> **What you need to do**
Where the string "filter" shows up in a line of the records, copy that line.
*-*-*
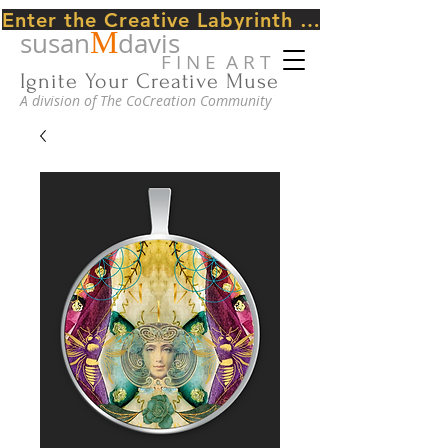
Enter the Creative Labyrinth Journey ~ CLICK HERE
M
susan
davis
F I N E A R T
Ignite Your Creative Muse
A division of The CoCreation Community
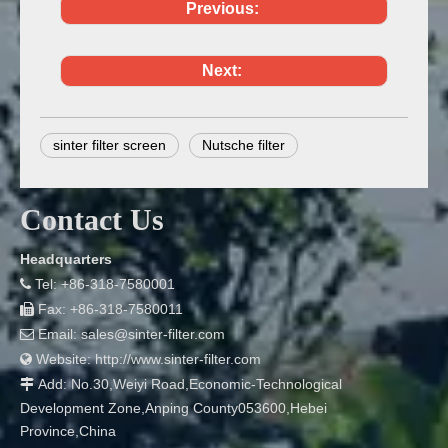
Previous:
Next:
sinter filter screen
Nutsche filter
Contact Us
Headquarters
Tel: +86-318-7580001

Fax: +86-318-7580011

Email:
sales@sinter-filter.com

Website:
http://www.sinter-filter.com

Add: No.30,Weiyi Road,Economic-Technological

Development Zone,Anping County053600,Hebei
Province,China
*-*-*
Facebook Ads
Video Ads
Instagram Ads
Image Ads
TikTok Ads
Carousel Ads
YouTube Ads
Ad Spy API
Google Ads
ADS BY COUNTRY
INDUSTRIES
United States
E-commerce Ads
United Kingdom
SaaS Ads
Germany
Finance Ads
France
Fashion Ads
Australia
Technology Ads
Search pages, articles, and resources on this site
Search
*-*-*
> **Exercise solution**
sinter filter screen
Nutsche filter
sales@sinter-filter.com
http://www.sinter-filter.com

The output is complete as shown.